1 year 4 months ago - 1 year 4 months ago#57291by Alan
Just a quick "pile on" from the great comments here. I have always leaned toward a surgeon/doc that wants to do the least invasive procedure if possible. As said from Irish Duke you can always pull bigger guns out later if need be. THAT is good medicine.
DX 5/6/2008 TAG3 papillary tumor .5 CM in size. 2 TURBS followed by 6 instillations of BCG weekly with a second round of 6 after a 6 week wait.
Irish Duke, you are smart. I wish more people were willing to question their physicians when something does not "seem right." Your new docs are "right on." BCG is not usually effective for initial low grade bladder cancer and is not used for low grade unless it returns multiple times. You want to save it for when you might need it!!

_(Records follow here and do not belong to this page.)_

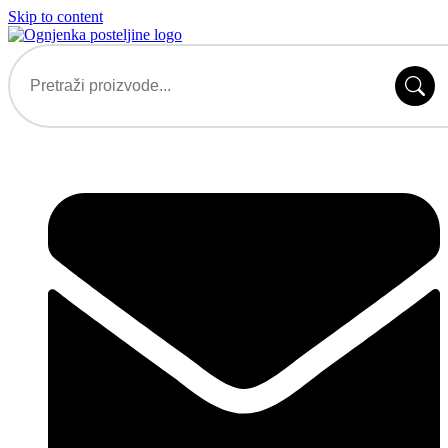
Skip to content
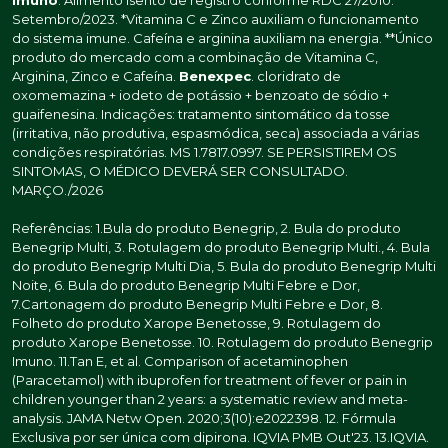
Setembro/2023. *Vitamina C e Zinco auxiliam o funcionamento
do sistema imune. Cafeína e arginina auxiliam na energia. **Único
produto do mercado com a combinação de Vitamina C,
Arginina, Zinco e Cafeína.
Benexpec
. cloridrato de
oxomemazina + iodeto de potássio + benzoato de sódio +
guaifenesina. Indicações: tratamento sintomático da tosse
(irritativa, não produtiva, espasmódica, seca) associada a várias
condições respiratórias. MS 1.7817.0997. SE PERSISTIREM OS
SINTOMAS, O MÉDICO DEVERÁ SER CONSULTADO.
MARÇO./2026
Referências: 1.Bula do produto Benegrip, 2. Bula do produto
Benegrip Multi, 3. Rotulagem do produto Benegrip Multi., 4. Bula
do produto Benegrip Multi Dia, 5. Bula do produto Benegrip Multi
Noite, 6. Bula do produto Benegrip Multi Febre e Dor,
7.Cartonagem do produto Benegrip Multi Febre e Dor, 8.
Folheto do produto Xarope Benetosse, 9. Rotulagem do
produto Xarope Benetosse. 10. Rotulagem do produto Benegrip
Imuno. 11.Tan E, et al. Comparison of acetaminophen
(Paracetamol) with ibuprofen for treatment of fever or pain in
children younger than 2 years: a systematic review and meta-
analysis. JAMA Netw Open. 2020;3(10):e2022398. 12. Fórmula
Exclusiva por ser única com dipirona. IQVIA PMB Out'23. 13.IQVIA.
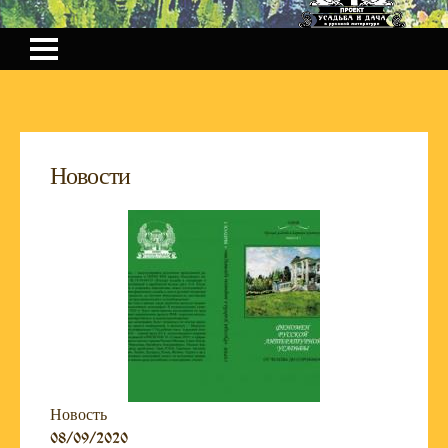
Новости
Новость
08/09/2020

I once had a doc who basically scheduled me for surgery the minute I walked into his clinic (not for bladder cancer.) I just did not feel comfortable with the rush nor the recommendation so I cancelled the rotator cuff procedure and sought another opinion elsewhere. The second doctor said that surgery was a last resort and recommended another type of treatment and physical therapy. He said that we could always do surgery if the less drastic treatment didn't work. It worked great!!
We need to trust our own feelings sometimes and seek alternate opinions.
Good for you!!
Diagnosis 2-08 Small papillary TCC; CIS
BCG; BCG maintenance
Vice-President, American Bladder Cancer Society
Thank you for info. My pathology report is back, I have high grade aggressive bladder tumors that went through lining but they do not think went through muscle but are not definite. I am scheduled for bladder removal, hysterectomy, lymph node removal, hopefully did not spread, outside bladder.
I have to put in a plug for getting to a cancer center if you can. My urologist was abysmal at messaging (offhandedly told me I had cancer as I lay on the table with my pants around my ankles just after the cystoscopy) and left it to me to tell my wife in the middle of his waiting room; and more importantly - was about to over-treat me. After TURBT (March 2019) to remove a single low-grade NMI papillary carcinoma, he wanted to schedule me for BCG once I healed. I asked about the global shortage, the guidance from BCAN, and why surveillance wasn’t sufficient, and he shrugged: “It’s up to you.”
Yes, it was. I got myself to Johns Hopkins and found a urologist who is engaged in research for BC. He offered that he would never recommend BCG in my low-risk case, because several other options are unavailable if the patient has had BCG in the past two years. “Why disarm myself from those options, in case a tumor returns after your BCG?” Surveillance begins in June.
Bonus: I’m not responsible for taking an unnecessary dose of BCG from someone with a high-grade tumor. Please get to a cancer center if you can.